Someone Thought They Were Being Clever – June 2006
In Sedbergh, Cumbria, there are some council houses that haven’t yet been sold off, and at the entrance to the estate containing these houses, facing the main road, has gone up a large, yellow billboard. On it is proudly displayed the caption:
‘Delivering Partnering Excellence’.
Now although I speak pretty fluent English, I’ll don’t know what that means. The billboard is advertising the company that has the contract to upgrade the council houses. So not only is the yellow billboard ugly, it also contains a double-gobbledegerund. What a gem!
You don’t see so many of them about. Usually they’re just single gobbledegerund, though the board also has a couple of these for good measure, one of which says:
‘Achieving the decent homes standard by 2010’

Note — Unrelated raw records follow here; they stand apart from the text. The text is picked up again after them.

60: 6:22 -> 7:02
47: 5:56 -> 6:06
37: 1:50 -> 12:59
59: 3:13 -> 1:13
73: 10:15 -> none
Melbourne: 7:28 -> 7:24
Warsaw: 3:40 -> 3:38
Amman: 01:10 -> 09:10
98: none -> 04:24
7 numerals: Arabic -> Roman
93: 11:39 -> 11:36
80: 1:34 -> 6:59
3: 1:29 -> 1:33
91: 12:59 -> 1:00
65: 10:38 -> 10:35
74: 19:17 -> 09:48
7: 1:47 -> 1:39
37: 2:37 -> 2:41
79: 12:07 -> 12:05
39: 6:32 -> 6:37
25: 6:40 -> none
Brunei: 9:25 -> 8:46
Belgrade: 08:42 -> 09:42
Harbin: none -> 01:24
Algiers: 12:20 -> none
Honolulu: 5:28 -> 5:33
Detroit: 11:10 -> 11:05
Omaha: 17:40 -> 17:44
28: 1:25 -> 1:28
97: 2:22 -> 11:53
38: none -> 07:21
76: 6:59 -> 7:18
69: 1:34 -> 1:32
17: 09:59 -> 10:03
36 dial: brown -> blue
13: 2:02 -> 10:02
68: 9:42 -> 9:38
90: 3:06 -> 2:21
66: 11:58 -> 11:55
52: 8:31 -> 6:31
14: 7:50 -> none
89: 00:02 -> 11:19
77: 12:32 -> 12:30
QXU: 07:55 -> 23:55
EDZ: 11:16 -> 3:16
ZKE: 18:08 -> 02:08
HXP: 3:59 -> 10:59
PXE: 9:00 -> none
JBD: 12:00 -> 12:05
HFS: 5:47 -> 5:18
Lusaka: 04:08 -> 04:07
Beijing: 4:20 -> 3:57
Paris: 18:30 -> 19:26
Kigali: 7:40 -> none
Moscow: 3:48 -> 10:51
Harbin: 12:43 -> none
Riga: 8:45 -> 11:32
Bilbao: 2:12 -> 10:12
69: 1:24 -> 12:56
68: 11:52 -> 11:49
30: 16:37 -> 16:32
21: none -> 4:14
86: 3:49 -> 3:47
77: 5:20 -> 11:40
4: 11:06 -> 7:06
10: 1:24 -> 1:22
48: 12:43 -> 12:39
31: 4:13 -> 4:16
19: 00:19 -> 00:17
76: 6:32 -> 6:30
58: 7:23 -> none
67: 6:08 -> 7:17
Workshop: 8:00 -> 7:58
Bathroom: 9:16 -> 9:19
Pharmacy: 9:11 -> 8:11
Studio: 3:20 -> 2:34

Which suggests either that the work is going to drag on until 2010, or that the homes they do now will be sub-decent.
And the other single gobbledegerund says:
‘Delivering community regeneration’
Can someone or something deliver community regeneration?. How do you deliver community regeneration?
All of this embarrassment could have been spared the building firm, had someone slapped the marketing man on the wrist the moment that there popped into his mind the idea of using one of those dreaded gerunds! The gerunds appear innocuous but left unchecked have a tendency to scupper one’s float. I think we can write the next generation of English language style guide, for which I suggest the title, Shooting Oneself in the Footing. Now all we need is a subtitle.
A cartoon strip used to appear in the Daily Mirror, called The Perishers, and there was a bloodhound who spoke in gerunds and plurals, with phrases such as, ‘I lost my sense of smelling’ and ‘old chaps’. I shall scour the car boot sales. These books were a portend of English language to come.